## Source data:
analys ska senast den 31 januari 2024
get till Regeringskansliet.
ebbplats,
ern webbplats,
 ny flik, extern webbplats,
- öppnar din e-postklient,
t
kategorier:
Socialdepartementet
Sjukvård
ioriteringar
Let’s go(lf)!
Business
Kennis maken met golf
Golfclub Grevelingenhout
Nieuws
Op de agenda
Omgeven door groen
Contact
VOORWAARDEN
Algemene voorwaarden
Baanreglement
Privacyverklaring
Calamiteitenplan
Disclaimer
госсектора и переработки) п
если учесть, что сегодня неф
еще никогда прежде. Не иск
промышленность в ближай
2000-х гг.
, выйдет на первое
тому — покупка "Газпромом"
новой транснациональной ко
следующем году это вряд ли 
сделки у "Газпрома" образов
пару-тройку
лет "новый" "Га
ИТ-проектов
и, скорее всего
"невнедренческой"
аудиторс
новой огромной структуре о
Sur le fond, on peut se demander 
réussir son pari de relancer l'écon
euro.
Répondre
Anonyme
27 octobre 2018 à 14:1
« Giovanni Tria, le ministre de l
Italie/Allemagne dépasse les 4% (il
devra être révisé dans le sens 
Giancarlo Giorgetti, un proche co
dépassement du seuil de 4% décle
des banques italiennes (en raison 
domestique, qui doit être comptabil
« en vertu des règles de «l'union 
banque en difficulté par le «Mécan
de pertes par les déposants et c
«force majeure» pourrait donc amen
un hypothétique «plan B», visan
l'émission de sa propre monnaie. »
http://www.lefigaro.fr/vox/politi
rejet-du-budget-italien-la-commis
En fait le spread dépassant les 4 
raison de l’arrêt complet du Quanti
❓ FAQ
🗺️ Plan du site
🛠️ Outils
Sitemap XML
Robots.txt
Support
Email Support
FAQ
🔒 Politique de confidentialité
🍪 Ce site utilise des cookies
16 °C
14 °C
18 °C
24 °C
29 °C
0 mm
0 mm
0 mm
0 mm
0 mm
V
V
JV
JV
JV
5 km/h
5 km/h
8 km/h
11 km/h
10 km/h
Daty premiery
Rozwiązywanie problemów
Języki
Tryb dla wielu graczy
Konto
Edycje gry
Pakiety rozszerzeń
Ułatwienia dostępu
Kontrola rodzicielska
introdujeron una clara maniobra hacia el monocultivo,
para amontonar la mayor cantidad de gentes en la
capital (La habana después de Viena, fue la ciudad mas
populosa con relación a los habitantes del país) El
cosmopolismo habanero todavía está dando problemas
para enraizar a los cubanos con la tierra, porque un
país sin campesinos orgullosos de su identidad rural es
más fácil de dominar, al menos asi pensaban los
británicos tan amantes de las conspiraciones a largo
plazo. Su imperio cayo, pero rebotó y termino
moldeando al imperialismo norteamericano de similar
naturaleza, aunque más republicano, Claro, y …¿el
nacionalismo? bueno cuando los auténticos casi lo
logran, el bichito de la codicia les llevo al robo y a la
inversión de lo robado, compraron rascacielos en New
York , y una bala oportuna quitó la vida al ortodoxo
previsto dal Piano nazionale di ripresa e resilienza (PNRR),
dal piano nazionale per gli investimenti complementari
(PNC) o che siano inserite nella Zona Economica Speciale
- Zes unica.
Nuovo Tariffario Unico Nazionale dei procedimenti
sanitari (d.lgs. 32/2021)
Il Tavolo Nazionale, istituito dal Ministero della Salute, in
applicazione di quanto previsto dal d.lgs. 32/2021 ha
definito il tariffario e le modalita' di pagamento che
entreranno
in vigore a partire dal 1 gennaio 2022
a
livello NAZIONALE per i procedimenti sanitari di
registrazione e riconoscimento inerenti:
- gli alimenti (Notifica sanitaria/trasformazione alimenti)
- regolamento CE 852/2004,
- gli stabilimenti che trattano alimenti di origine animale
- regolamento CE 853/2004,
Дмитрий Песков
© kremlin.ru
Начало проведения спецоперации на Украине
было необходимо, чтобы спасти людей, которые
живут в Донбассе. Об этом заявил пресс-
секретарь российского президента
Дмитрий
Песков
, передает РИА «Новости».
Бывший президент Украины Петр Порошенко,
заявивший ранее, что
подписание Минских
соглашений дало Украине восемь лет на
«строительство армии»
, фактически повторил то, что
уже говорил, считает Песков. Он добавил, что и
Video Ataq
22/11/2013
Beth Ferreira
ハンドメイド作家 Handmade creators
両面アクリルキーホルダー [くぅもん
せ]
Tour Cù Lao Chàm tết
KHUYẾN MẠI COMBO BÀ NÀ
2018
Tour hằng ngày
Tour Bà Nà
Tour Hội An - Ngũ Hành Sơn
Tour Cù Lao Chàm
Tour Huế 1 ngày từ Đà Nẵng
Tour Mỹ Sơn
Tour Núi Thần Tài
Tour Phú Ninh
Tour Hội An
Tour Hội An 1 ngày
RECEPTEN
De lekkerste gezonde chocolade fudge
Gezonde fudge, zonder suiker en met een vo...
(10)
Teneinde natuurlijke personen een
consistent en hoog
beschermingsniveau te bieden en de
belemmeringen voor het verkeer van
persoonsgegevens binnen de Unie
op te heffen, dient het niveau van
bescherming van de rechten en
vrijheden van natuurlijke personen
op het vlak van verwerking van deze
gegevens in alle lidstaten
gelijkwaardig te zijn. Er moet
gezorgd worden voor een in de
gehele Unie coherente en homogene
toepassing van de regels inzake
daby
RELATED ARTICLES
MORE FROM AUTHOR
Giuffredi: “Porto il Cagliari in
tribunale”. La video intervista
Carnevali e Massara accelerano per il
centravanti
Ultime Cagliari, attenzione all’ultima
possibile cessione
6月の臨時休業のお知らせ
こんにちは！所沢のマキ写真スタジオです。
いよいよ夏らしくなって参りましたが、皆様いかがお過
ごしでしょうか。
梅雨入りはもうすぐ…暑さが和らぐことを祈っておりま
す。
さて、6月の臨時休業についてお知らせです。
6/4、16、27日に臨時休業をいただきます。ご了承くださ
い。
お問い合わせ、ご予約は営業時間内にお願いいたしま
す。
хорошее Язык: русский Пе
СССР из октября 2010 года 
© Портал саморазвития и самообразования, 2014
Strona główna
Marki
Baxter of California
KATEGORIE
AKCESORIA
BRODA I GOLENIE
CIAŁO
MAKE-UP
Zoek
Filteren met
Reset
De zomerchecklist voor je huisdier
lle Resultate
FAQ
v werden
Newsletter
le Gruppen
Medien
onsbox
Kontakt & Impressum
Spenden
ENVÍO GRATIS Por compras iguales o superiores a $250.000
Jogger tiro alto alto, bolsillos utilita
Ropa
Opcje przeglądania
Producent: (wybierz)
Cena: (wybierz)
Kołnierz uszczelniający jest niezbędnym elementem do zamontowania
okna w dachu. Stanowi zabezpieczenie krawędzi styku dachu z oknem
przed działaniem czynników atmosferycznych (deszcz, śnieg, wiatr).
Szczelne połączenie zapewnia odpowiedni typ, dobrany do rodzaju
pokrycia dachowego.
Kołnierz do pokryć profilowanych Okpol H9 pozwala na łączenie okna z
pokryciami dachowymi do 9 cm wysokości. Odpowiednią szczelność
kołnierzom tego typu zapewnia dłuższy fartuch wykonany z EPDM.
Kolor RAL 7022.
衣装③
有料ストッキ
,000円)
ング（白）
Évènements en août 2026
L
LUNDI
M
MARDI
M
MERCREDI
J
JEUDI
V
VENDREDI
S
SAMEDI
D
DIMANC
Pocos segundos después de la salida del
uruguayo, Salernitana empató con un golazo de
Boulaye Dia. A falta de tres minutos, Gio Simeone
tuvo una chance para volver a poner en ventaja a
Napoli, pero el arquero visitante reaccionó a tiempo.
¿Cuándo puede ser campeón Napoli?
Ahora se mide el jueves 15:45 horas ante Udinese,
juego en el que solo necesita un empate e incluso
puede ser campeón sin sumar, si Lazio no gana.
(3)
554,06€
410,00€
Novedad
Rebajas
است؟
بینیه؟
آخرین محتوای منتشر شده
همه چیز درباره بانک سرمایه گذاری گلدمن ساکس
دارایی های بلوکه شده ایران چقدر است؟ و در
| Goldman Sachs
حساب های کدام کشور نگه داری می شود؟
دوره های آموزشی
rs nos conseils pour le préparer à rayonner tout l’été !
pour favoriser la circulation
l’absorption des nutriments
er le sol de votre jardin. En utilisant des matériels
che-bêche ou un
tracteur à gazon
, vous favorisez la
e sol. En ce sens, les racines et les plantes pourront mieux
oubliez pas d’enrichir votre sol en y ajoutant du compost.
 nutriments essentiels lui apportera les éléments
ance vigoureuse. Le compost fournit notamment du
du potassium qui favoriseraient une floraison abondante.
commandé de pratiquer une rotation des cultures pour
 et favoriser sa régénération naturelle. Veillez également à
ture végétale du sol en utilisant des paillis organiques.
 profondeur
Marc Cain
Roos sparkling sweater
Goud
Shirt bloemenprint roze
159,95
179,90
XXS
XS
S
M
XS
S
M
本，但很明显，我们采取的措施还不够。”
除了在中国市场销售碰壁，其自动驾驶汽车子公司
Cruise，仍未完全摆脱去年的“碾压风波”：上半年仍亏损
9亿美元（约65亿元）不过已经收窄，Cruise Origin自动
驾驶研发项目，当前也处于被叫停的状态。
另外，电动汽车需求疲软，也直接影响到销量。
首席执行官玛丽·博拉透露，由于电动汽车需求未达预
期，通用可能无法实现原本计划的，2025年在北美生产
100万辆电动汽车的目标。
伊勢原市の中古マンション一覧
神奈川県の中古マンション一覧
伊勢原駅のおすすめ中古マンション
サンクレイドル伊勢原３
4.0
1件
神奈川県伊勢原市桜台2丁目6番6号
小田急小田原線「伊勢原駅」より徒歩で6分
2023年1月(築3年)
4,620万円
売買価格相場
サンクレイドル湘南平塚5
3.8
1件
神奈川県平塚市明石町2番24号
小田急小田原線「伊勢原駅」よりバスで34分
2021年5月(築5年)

## Your objective:
Please restate only the opening stretch of the records above: every line from the first through the one containing "dépassement du seuil de 4% décle", exactly as written.

## Answer space:
analys ska senast den 31 januari 2024
get till Regeringskansliet.
ebbplats,
ern webbplats,
 ny flik, extern webbplats,
- öppnar din e-postklient,
t
kategorier:
Socialdepartementet
Sjukvård
ioriteringar
Let’s go(lf)!
Business
Kennis maken met golf
Golfclub Grevelingenhout
Nieuws
Op de agenda
Omgeven door groen
Contact
VOORWAARDEN
Algemene voorwaarden
Baanreglement
Privacyverklaring
Calamiteitenplan
Disclaimer
госсектора и переработки) п
если учесть, что сегодня неф
еще никогда прежде. Не иск
промышленность в ближай
2000-х гг.
, выйдет на первое
тому — покупка "Газпромом"
новой транснациональной ко
следующем году это вряд ли 
сделки у "Газпрома" образов
пару-тройку
лет "новый" "Га
ИТ-проектов
и, скорее всего
"невнедренческой"
аудиторс
новой огромной структуре о
Sur le fond, on peut se demander 
réussir son pari de relancer l'écon
euro.
Répondre
Anonyme
27 octobre 2018 à 14:1
« Giovanni Tria, le ministre de l
Italie/Allemagne dépasse les 4% (il
devra être révisé dans le sens 
Giancarlo Giorgetti, un proche co
dépassement du seuil de 4% décle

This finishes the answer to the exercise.